Sean Langaker also works for Kitsap Sports, and said current snow sports sales are consistent with last year’s pace, but the company has added promotions. He noticed a lot of customers upgrading their snow gear this season, and hopes Black Friday sales will kick-start the winter.

“It’s definitely good for us because the snowfall will be bigger than it has been the last few years,” he added. “We’re looking forward to it, but we’re tired of hearing about La Niña, we just want to see the snow already.”

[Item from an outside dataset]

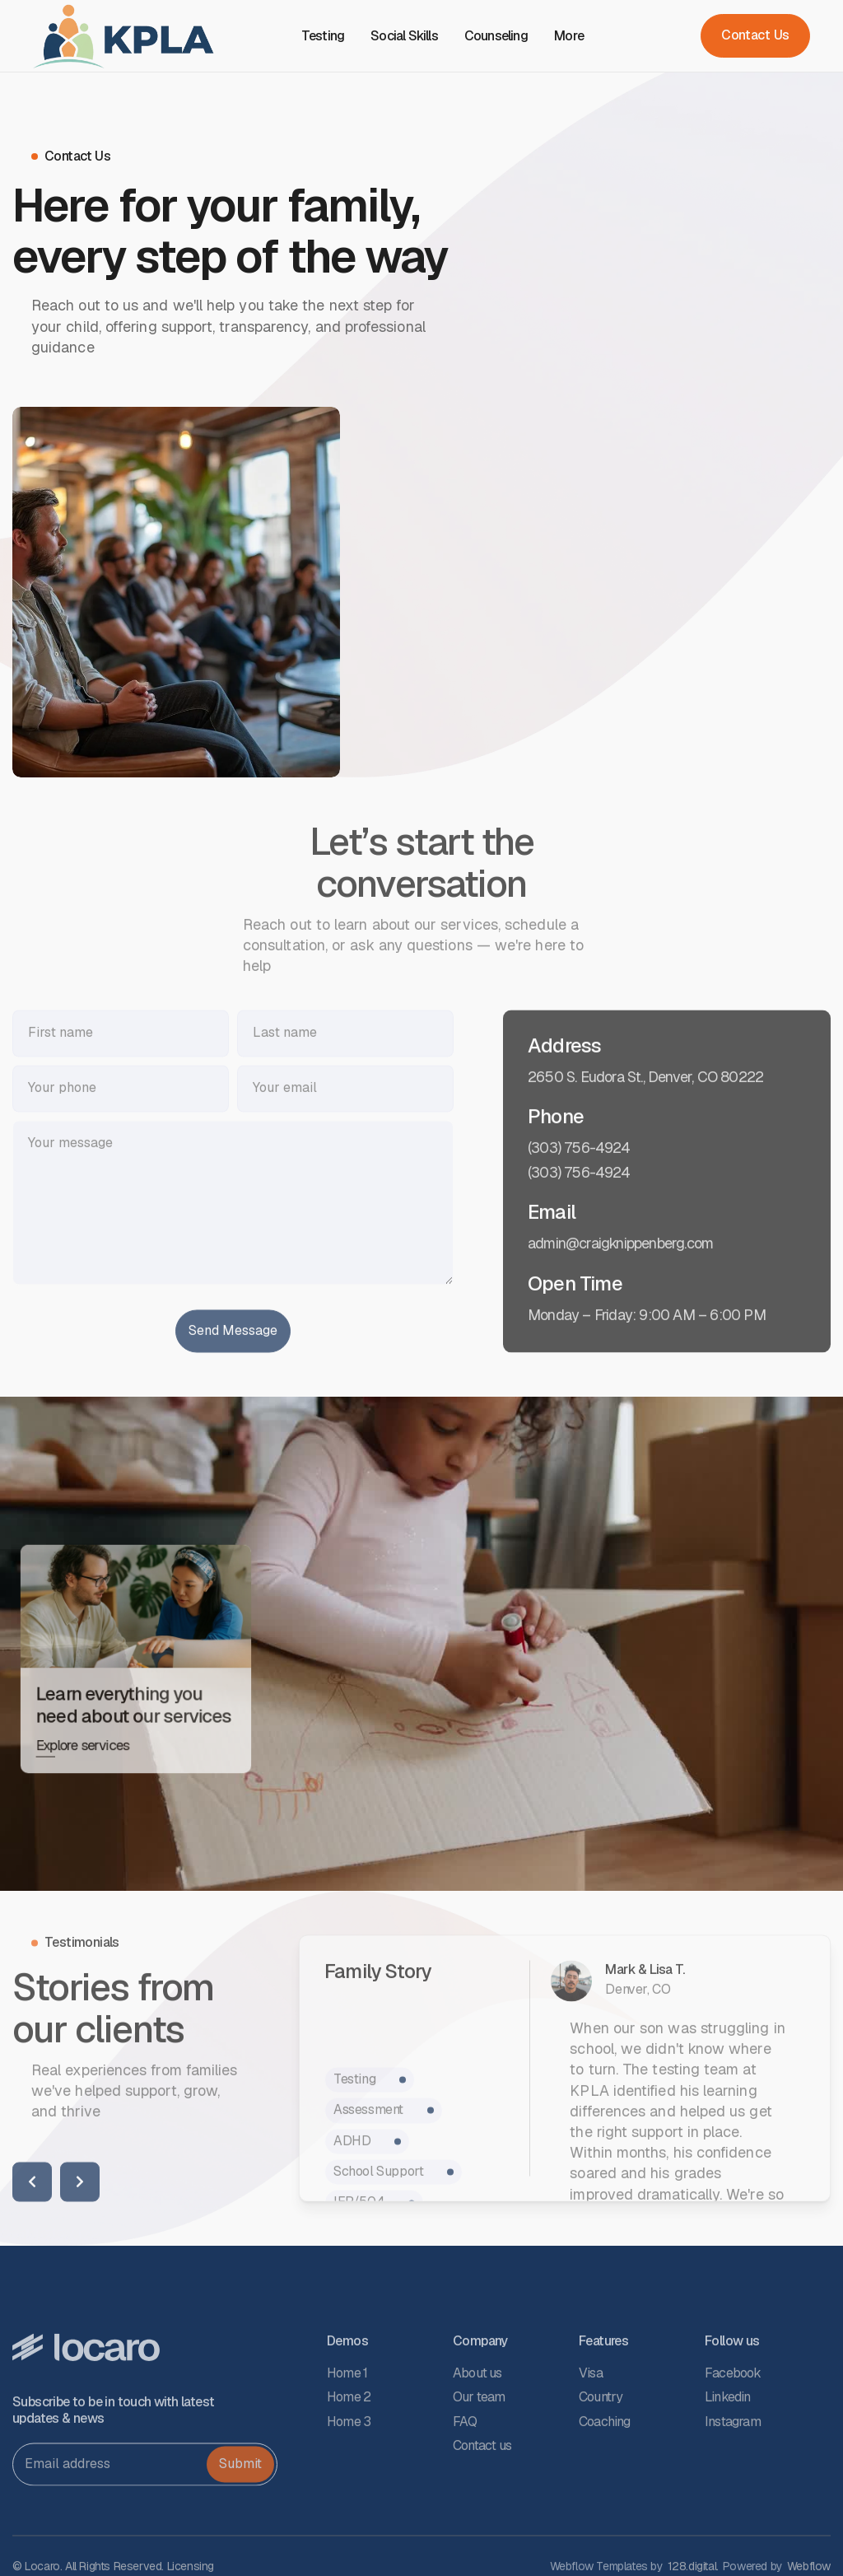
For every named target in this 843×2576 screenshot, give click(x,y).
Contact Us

Langaker’s anxiety echoes the collective disappointment of most snow sports athletes after last year’s El Niño pattern of warmer temperatures spoiled the season. That pattern led to limited snowfall and relatively dry conditions in the passes. Don’t expect the same behavior this winter, D’Amico said.

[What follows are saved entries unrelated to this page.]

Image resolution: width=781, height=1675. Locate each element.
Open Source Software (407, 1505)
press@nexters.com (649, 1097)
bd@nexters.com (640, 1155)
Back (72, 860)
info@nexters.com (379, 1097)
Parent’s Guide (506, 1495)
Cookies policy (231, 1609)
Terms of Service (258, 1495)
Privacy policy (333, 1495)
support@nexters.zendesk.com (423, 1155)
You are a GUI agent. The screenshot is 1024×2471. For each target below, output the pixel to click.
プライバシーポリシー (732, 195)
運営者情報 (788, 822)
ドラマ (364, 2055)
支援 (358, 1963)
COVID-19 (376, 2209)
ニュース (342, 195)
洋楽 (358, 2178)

“Our signal right now is stronger in the mountain passes than the lowlands,” he added. “That’s usually a good sign for the snow pack and ski resorts.

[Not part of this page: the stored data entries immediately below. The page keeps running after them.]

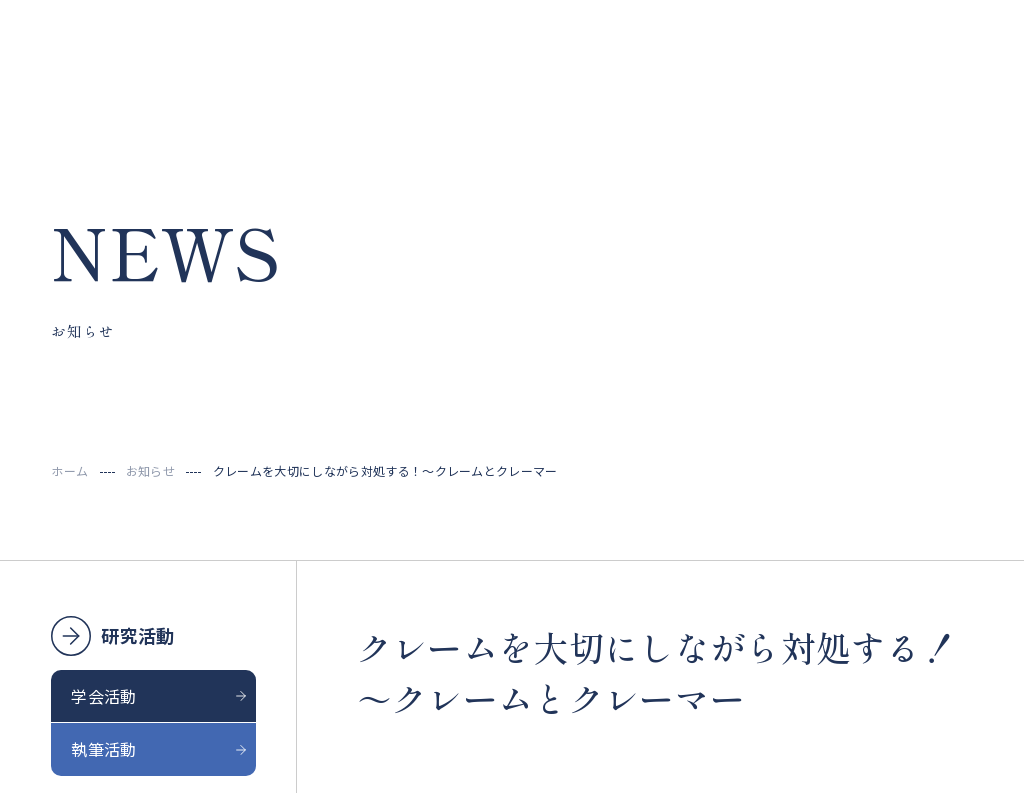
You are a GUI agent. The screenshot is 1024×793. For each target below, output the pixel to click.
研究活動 (137, 635)
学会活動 (103, 696)
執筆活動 (103, 749)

“I know the ski resorts have heard enough about La Niña weather to use it to their marketing advantage this season.”

Ski resorts have dealt with several La Niña patterns in the past so popular locales such as Snoqualmie Pass, Stevens Pass and Crystal Mountain have hyped La Niña to new and returning skiers and snowboarders. The previous La Nina weather pattern in 2007 lasted nine months.

Snow sports economics

Getting started in snow sports is expensive, with total costs up to $1,000, said Kitsap Sports employee Matt Caldwell. His estimate is for beginners in the sport, who will require equipment, ski passes and transportation. One problem Caldwell has encountered with ski sports technology is that equipment "one-ups" itself every year.

Kitsap Sports, like most other businesses in extreme sports, have the same base of consumers who trade in or upgrade their equipment every year, which is problematic for athletes who try to play catch-up with the best products the industry has to offer. Nonetheless, passionate skiers and snowboarders still manage to make it to the passes with aging equipment.

Traveling to the passes

Getting to the slopes is the first step.

Olympic College will send a charter bus on January 22 and February 19. The busses are limited to Olympic students only. The first trip will travel to Stevens Pass, and the second will head to Crystal Mountain. Each charter bus takes approximately 54 students and two chaperones, and spots fill quickly, according to the college.

The Central Kitsap Ski School is another way for local skiers and snowboarders to get to the slopes. The school offers snow sports instruction and ski trips to students in grades 5 through 12, but is not limited to only the Central Kitsap School District. Students make about eight trips to Stevens Pass every season, said Ski School director David Keller, who is excited about the prospects.

"We're hoping it's a big season," he said. "We're going to have a lot of fun no matter what."